Declining sports coverage

The Globe and Mail has a piece about how U.S. newspapers, facing budget and staff cuts, are reducing the amount of coverage they are giving to NHL teams (via Habs Inside/Out). Some are only covering home games, some aren’t covering their own NHL teams at all. Instead, they focus on baseball, basketball and football, which are much more popular and sell more newspapers.

We can poo-poo them, as we live in the hockey capital of the universe where each paper has about a half-dozen people covering every home game and at least one on the road for every away game. But while our hockey coverage remains strong, other sports like NBA, soccer, NFL football and others have fallen off the radar, and coverage of major-league baseball has virtually disappeared since the Expos left town.

And sports, like cars and movie listings and crosswords, are supposed to sell newspapers, generating the revenue to offset the cost of investigative reporting, arts coverage and editorials. When even they are getting cut, you know there’s something seriously wrong.

I’m still, to a large extent, a rookie in this business. I have no recollection of the good ol’ days when newspapers spent like drunken sailors, had hundreds of reporters and essentially controlled the news.

Instead, I live in a world of increasing cutbacks, threats of more cutbacks (or worse), rising prices, fewer voices, more wire service copy and newspapers struggling to get by with their massive bureaucracies and middle-age staff, their future extinction seemingly a foregone conclusion.

And, like hundreds of newspaper managers across the developed world, I have no clue how to fix it. Or even if that’s possible. (Though if I did know, I could make millions…)

Kind of a sobering thought.

But then again, I’m an eternal optimist. And I’m naive enough to think that I can help them get through this slow crisis, so that’s what I’ll do in my own little way.

7 thoughts on “Declining sports coverage

  1. Jesse L.

    Well the fact is this. why covering a sport we can barely watch. The fun of a sport is in big part cheering for one team.

    How do you expect people to buy newspaper for something they can’t see. Let’s say me; big fan of NFL games, i love the saint but even if I wanted to pay to see them on TV I can’t. My only alternative is watch it on my computer… (and we all know how great this is… couhg*)

    Baseball… no one was going to the Expo game why all of a sudden the interest would be more there?

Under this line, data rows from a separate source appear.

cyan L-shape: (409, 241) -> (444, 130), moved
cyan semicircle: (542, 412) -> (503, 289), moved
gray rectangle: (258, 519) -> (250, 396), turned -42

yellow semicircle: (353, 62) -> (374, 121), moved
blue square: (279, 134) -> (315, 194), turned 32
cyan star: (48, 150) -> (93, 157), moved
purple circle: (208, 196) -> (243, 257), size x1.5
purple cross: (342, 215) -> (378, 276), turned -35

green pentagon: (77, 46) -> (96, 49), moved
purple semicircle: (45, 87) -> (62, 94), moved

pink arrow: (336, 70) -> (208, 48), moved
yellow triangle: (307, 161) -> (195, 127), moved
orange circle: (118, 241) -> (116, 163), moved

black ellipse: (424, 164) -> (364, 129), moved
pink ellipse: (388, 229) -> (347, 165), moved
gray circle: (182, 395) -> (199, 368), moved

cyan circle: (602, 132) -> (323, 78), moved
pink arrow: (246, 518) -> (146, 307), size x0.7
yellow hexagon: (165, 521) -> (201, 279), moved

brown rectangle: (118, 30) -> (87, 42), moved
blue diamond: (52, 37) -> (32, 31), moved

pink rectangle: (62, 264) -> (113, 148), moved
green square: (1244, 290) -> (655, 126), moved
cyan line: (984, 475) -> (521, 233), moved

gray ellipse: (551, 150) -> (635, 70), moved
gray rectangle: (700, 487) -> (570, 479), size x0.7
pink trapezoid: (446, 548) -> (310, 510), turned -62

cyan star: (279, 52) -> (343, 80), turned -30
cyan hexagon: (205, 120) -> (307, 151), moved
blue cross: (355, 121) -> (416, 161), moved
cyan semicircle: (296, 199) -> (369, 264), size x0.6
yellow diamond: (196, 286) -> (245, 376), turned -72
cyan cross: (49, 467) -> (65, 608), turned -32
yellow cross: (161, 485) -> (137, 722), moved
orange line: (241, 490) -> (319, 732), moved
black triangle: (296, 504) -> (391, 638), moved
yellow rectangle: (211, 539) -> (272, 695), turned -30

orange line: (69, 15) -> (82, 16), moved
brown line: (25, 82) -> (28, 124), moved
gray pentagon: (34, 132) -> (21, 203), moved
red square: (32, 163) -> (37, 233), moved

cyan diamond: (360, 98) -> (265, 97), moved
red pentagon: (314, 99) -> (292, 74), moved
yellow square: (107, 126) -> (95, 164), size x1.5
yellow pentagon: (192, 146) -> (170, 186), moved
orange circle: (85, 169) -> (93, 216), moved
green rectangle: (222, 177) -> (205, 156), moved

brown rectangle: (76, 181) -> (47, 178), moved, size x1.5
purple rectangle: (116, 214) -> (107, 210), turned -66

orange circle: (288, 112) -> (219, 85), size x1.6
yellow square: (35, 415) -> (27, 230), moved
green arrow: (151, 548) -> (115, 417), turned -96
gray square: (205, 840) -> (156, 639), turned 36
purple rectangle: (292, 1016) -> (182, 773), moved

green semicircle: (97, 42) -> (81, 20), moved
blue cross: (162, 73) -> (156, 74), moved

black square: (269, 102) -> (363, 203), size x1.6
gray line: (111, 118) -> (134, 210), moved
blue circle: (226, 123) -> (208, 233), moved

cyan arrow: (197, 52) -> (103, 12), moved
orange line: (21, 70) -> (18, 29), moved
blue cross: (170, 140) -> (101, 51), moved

    On the other hand we cover Canadian Football that ppl love wathcing, Canadiens Hockey of course a classic and the Impact of montréal that is making us very proud now.

    I’m just saying just cuz people prefer hearing about what they see and watch and are proud. I mean it’s normal the papers adapt.

    Reply
  2. Fagstein Post author

    Despite what you might think is a lack of interest, the fact remains that many readers complain about the lack of NBA coverage, or NFL, or baseball, or motorsports, or even curling.

    Perhaps their demands are unreasonable for a general-interest paper, that they’re a niche minority. But they’re still vocal about their preferences.

    Sometimes I think the hardest job at a newspaper is the sports editor, because everyone picks at your coverage decisions with a fine-toothed comb.

    Reply
  3. princess iveylocks

    If they’re so concerned about NBA and NFL, why not buy Sports Illustrated? Methinks CFL, etc., get the shaft.

    Also, I’m racking my brain to recall Magic Pony Unicorn Land spending days at newspapers that “controlled the news”… but all that comes to mind is Citizen Kane.

    Reply
  4. Fagstein Post author

    Perhaps not “controlled” the news, but they were the news. Everyone got their news from the newspaper, even other media outlets.

    The idea that people should just get a second news source for their individual interests makes sense, but people get angry because they’re paying for two things when they think they should have it all in one.

    When it comes down to it, any non-local news can be gathered from other sources online. But once you strip out all of that, what are you left with?

    Reply
  5. Jean Naimard

    Decllining sports coverage? Are you kidding? You can bet your arse that the powers that be will never allow the new people’s opium to wither and die! It’s much too important, otherwise, the little people may start to get interested in politics!!!